3.1 Changes to cache_aware_proxy.py

  1. Add --heavy-threshold T parameter
  2. In _handle(), classify request before routing
  3. For COLOCATED: same as current _handle_combined() (stream directly)
  4. For OFFLOAD: pick P and D instances separately, await-prefill, then stream decode (reuse current _handle_pd_sep() logic but only for heavy requests)

3.2 Instance Setup

  • All 8 instances: standard vLLM with --enable-prefix-caching
  • Additionally, all instances have Mooncake kv_connector with kv_role=kv_both (can produce AND consume KV)
  • Or simpler: 8 combined instances + only HEAVY requests go through Mooncake proxy path

Simplified v1: No Mooncake.
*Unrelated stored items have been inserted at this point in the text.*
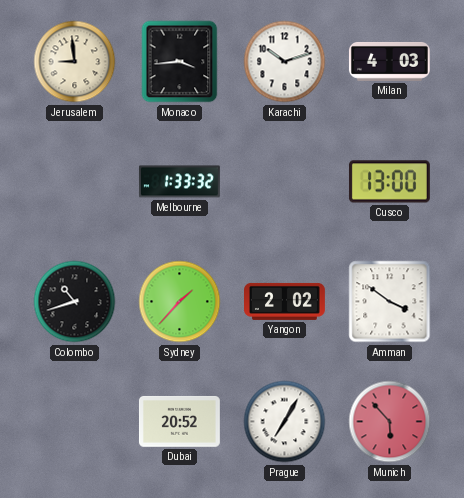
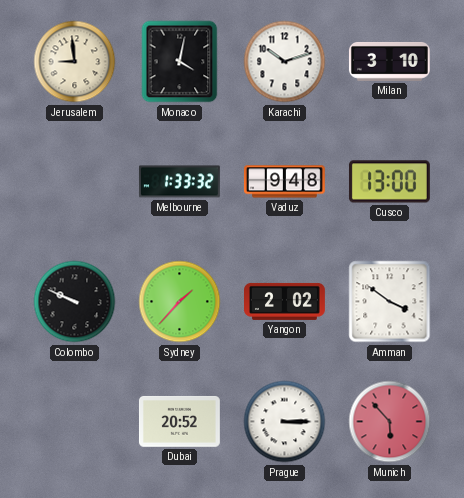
Monaco: 3:44 -> 4:02
Milan: 4:03 -> 3:10
Vaduz: none -> 9:48
Colombo: 10:42 -> 9:49
Prague: 7:05 -> 3:15
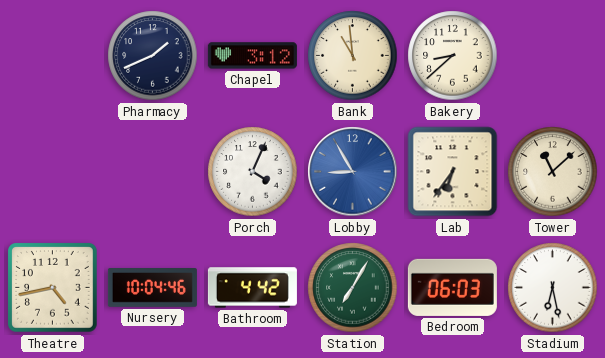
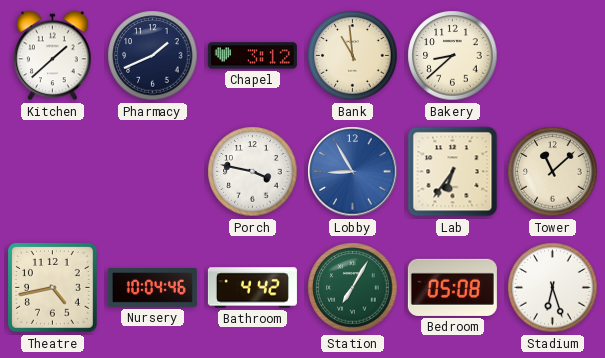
Kitchen: none -> 1:38
Porch: 4:04 -> 3:47
Bedroom: 06:03 -> 05:08
Stadium: 6:28 -> 6:27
HEAVY requests just go to the least-loaded instance for co-located P+D (same as MEDIUM), but the scheduler avoids sending them to instances that are already doing decode for other sessions.

v2 with Mooncake: HEAVY requests do P on one instance, KV transfer, D on another.
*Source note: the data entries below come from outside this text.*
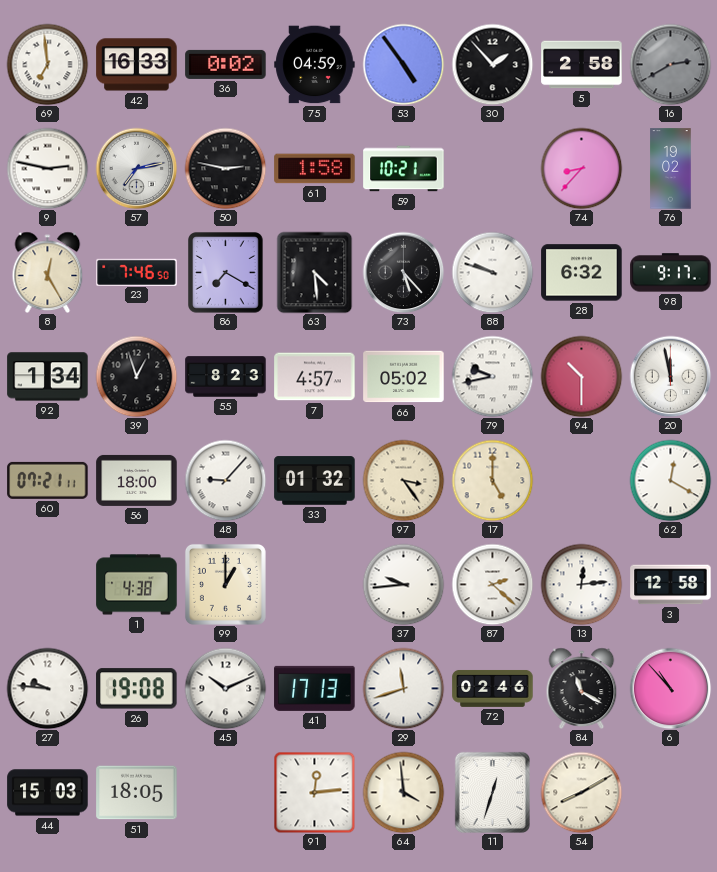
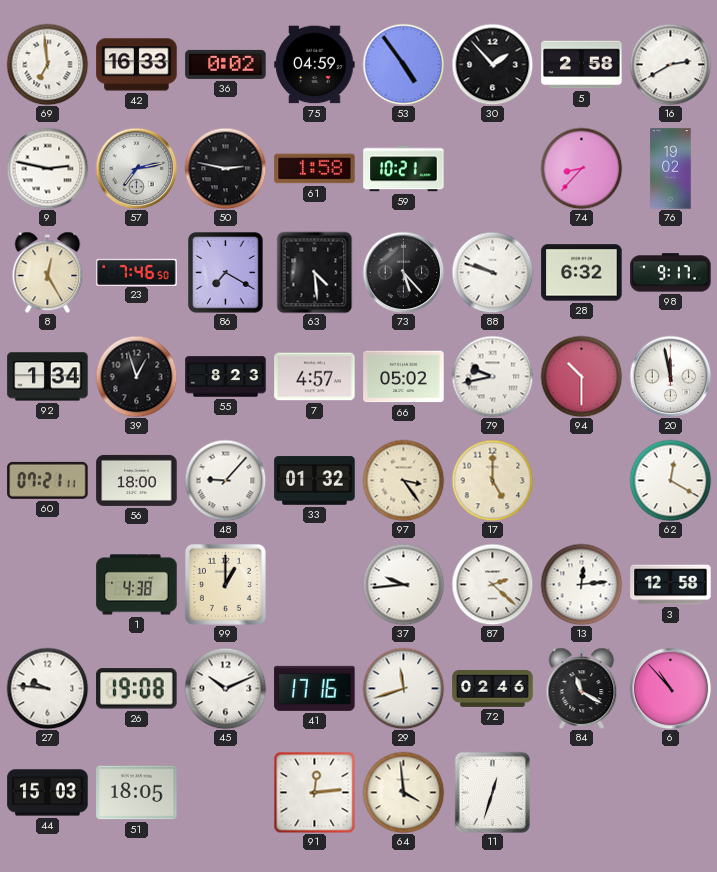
16 dial: grey -> white
41: 17:13 -> 17:16
54: 8:10 -> none
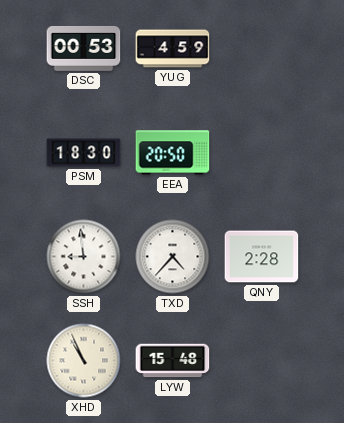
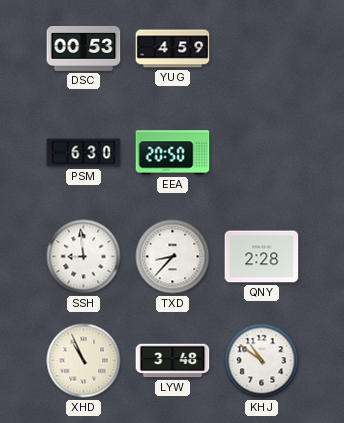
PSM: 18:30 -> 6:30
TXD: 4:37 -> 8:37
LYW: 15:48 -> 3:48
KHJ: none -> 10:51
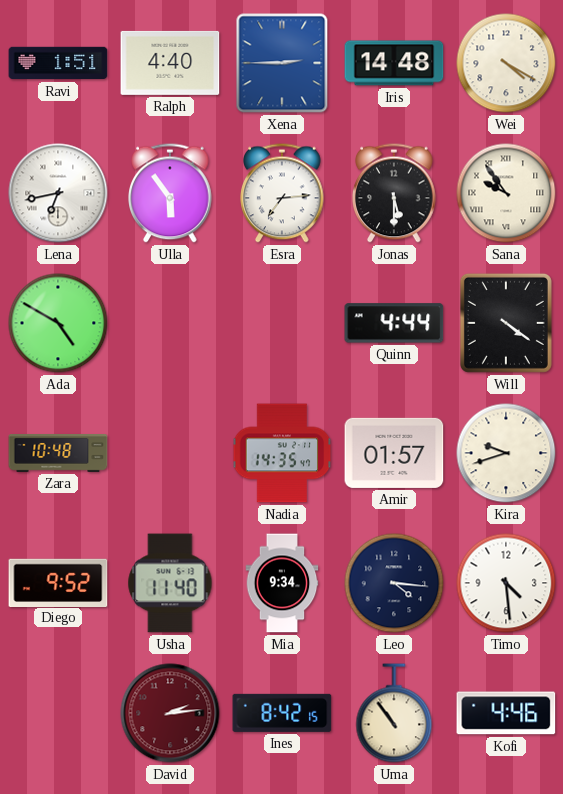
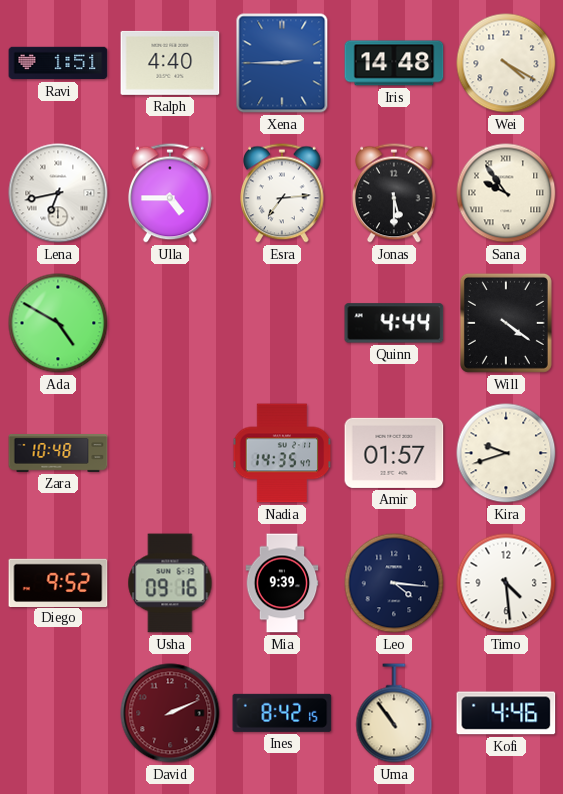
Ulla: 5:54 -> 4:45
Usha: 11:40 -> 09:16
Mia: 9:34 -> 9:39
David: 2:14 -> 2:11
3.3 Simplified v1 (No Mooncake, Pure Routing)

The simplest version: all requests are co-located, but the scheduler is aware of request weight and avoids overloading any single instance with heavy prefills while it's decoding.
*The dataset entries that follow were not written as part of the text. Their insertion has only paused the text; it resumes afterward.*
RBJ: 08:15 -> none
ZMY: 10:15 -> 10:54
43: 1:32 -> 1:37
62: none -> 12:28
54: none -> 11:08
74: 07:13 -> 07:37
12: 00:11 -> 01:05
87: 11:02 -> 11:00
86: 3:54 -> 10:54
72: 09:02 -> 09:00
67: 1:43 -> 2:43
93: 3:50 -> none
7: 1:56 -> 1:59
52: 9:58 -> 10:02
def route_v1(request, instances):
    # Estimate new tokens
    best = pick_best_cache_hit(instances)
    new_tokens = request.input_length - best.estimate_cache_hit(request)

    if new_tokens >= HEAVY_THRESHOLD:
        # HEAVY: pick instance with least DECODE load (not least total load)
        # This avoids sending heavy prefill to an instance busy decoding
        return pick_least_decode_load(instances)
    else:
        # WARM/MEDIUM: pick best cache hit
        return best

This doesn't eliminate P-D interference but minimizes it by routing heavy prefills away from busy decode instances. No KV transfer needed.

4. Experiment Plan

Exp A: Baseline (Combined cache-aware, current)

  • 8 combined instances, cache-aware + token-level LB
  • Same as gpu_ab_combined

Exp B: Adaptive v1 (routing-only, no Mooncake)

  • 8 combined instances, adaptive scheduler with HEAVY_THRESHOLD=20k
  • HEAVY requests routed to least-decode-load instance
  • WARM/MEDIUM requests routed by cache-hit + token-level LB

Exp C: Threshold Ablation

  • Same as Exp B but with HEAVY_THRESHOLD = 10k, 20k, 40k
  • Find optimal threshold

Exp D: Adaptive v2 (with Mooncake offload) — if v1 shows promise

  • 8 combined+Mooncake instances (kv_role=kv_both)
  • HEAVY requests: P on least-loaded, KV transfer, D on best-cache-hit
  • WARM/MEDIUM: co-located, no transfer

Metrics per experiment

  • TTFT p50/p90 (breakdown by WARM/MEDIUM/HEAVY)
  • TPOT p50/p90
  • E2E p50/p90
  • GPU utilization (5s sampling)
  • KV cache usage per instance
  • Error rate
  • Per-request breakdown (proxy timestamps)

5. Expected Outcomes

Metric Combined baseline Adaptive v1 Adaptive v2
TTFT (warm) Same Same Same
TTFT (heavy) Sometimes slow (P blocks D) Better (routed away) Best (P on separate GPU)
TPOT 0.073s ≤0.073s ≤0.073s
KV cache pressure Low Low Low
KV transfer overhead None None Only for heavy (20%)
Complexity Low Low Medium (Mooncake)

6. Relationship to Prior Work

  • DistServe/Splitwise: Static P/D partition → bad for agentic (KV cache wall)
  • PPD (Li et al. 2026): "Not All Prefills Are Equal" → same insight, but PPD uses dedicated P nodes. We use all-combined with dynamic offload.
  • agentic-pd-hybrid KVC v3: 1P+7D with session-aware routing → found overlap scheduler makes prefill TPOT impact negligible on SGLang. Our approach is similar but without dedicated P.
  • This work: All-combined + adaptive offload = no dedicated nodes, no KV cache wall, selective KV transfer only for heavy requests.